Coca Cola o Pepsi? Una domanda che ai “millennials” probabilmente non dirà nulla, ma per chi ha vissuto gli anni Novanta non è affatto scontata: due marche, due stili, due mondi diversi. E in guerra l’uno contro l’altro. Nel 1996 la Coca Cola vantava la maggiore quota di mercato, e questo nonostante la Pepsi potesse sfoggiare testimonial del calibro di Cindy Crawford, la supermodella statunitense. Così, nel tentativo di risalire la china, la multinazionale decise di lanciare la campagna pubblicitaria più famosa di sempre: “Pepsi Stuff”.

L’iniziativa funzionava come una raccolta punti: più Pepsi si compravano e più il punteggio saliva, in modo da poter acquistare abbigliamento e accessori, dagli occhiali da sole alle giacche di pelle. Fino ad arrivare a… un jet Harrier. Sì, un aereo militare, più precisamente un aereo da caccia AV-8 Harrier II dal costo astronomico, per cui sarebbe stato necessario ottenere sette milioni di punti. Nella pubblicità dell’epoca un ragazzino atterrava a scuola con il suo jet, un modo per rendere lo spot più divertente e spettacolare, ma solo per fini commerciali, senza che il velivolo fosse davvero “in palio”. Si trattò chiaramente di uno scherzo, anche perché il velivolo aveva un valore pari a 32 milioni di dollari ed era un’esclusiva dell’esercito americano che non avrebbe potuto essere alla portata di chiunque.

Eppure, nonostante si trattasse di una presa in giro, qualcuno prese seriamente la pubblicità e iniziò a collezionare i punti per portarsi a casa l’AV-B Harrier con l’aiuto di alcuni investitori. John Leonard è il protagonista attorno a cui nasce “Pepsi, dov’è il mio jet?”, una docuserie Netflix che in quattro puntate ricostruisce l’accaduto e racconta gli anni Novanta, un decennio inafferrabile per chi è cresciuto (e sta crescendo) con lo smartphone in tasca e le porte della rete spalancate. Probabilmente, solo negli anni Novanta qualcuno poteva seriamente credere che con sette milioni di punti potesse comprarsi un caccia dell’esercito.
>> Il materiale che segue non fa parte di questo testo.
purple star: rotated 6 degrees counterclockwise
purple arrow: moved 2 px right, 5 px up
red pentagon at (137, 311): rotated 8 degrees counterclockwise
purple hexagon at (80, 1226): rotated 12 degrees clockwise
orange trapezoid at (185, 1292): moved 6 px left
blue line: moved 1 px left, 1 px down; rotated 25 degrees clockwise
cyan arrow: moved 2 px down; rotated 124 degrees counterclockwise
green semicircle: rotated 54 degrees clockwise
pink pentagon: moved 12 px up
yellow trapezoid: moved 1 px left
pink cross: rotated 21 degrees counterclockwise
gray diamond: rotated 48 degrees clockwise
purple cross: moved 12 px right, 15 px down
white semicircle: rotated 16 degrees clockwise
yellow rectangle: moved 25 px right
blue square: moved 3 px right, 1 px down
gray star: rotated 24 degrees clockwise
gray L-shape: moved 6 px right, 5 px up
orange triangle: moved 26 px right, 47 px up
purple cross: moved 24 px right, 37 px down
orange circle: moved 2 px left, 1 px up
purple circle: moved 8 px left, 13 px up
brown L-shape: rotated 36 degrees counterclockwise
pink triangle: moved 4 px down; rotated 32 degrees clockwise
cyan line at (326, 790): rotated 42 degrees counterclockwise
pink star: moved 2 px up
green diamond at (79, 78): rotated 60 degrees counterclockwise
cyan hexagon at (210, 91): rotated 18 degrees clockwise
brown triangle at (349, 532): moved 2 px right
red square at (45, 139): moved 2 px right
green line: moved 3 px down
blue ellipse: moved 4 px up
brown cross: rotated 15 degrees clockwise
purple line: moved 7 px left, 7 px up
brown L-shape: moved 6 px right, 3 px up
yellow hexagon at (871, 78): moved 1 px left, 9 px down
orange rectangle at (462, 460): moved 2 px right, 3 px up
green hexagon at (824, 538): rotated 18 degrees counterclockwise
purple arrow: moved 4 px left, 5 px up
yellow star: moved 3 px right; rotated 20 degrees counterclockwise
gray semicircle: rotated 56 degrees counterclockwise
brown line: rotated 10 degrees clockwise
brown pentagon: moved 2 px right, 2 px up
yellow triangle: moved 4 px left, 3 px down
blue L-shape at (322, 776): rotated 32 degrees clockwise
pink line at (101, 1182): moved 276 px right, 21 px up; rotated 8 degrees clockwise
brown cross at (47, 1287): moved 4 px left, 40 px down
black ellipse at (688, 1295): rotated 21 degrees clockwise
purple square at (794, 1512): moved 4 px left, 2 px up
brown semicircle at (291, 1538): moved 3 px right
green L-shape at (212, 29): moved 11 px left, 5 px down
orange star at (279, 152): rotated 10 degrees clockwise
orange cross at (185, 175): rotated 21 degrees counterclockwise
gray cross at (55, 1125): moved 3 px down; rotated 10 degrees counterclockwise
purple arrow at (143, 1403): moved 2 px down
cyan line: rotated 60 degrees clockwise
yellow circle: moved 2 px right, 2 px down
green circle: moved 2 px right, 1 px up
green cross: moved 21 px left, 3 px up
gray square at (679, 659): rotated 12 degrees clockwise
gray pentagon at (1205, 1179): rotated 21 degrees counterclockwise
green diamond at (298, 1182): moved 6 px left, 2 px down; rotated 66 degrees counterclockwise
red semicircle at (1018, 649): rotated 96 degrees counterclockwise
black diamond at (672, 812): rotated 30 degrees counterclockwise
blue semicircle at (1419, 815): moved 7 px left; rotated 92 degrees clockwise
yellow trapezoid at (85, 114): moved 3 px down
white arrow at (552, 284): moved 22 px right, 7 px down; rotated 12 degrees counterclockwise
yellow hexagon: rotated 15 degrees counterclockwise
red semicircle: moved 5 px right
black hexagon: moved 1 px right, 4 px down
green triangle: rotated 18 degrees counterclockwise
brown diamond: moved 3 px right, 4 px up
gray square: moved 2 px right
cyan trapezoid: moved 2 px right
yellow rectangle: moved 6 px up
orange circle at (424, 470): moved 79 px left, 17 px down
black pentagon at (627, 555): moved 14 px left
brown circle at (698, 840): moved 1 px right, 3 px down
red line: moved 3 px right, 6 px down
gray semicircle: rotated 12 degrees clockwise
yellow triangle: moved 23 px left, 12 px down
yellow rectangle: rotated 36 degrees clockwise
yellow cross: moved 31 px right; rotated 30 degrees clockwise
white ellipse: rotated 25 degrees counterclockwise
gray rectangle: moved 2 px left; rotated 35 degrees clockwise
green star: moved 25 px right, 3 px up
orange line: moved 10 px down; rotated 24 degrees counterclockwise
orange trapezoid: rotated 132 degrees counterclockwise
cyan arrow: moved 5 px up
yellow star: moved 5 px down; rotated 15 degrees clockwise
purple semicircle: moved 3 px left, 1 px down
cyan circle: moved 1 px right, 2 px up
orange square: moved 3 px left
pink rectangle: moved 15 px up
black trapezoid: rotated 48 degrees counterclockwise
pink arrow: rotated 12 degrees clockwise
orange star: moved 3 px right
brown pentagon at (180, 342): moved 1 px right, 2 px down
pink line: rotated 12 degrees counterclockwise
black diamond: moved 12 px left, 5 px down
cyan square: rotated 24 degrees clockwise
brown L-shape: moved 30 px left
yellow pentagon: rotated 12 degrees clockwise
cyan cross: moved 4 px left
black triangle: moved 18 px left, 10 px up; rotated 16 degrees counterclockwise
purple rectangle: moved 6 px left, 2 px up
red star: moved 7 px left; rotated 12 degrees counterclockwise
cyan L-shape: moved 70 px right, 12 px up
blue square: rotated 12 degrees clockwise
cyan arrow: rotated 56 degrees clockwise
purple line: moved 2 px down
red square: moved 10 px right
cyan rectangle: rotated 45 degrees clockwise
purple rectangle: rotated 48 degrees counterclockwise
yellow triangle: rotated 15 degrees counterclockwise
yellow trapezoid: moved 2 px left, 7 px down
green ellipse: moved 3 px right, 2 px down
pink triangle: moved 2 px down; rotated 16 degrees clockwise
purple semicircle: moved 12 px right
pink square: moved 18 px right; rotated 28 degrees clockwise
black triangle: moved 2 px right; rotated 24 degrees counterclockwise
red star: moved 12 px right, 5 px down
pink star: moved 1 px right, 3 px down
E, forse, i pubblicitari fecero un errore di valutazione. John Leonard portò la Pepsi in tribunale, rivendicando il suo diritto ad avere un jet come “promesso” dalla pubblicità, tuttavia la giuria non gli diede ragione, sostenendo che “nessuna persona sana di mente avrebbe potuto concludere che lo spot potesse davvero offrire ai consumatori un jet Harrier”. Il caso, però, diventò uno di quelli che si studiano anche all’università. In ogni caso, la Pepsi corse ai ripari e cercò di correggere il tiro: alzò il numero di bollini necessari a conquistare il premio da sette a settecento milioni. E aggiunse nella pubblicità la scritta “è uno scherzo”, giusto per eliminare qualsiasi dubbio.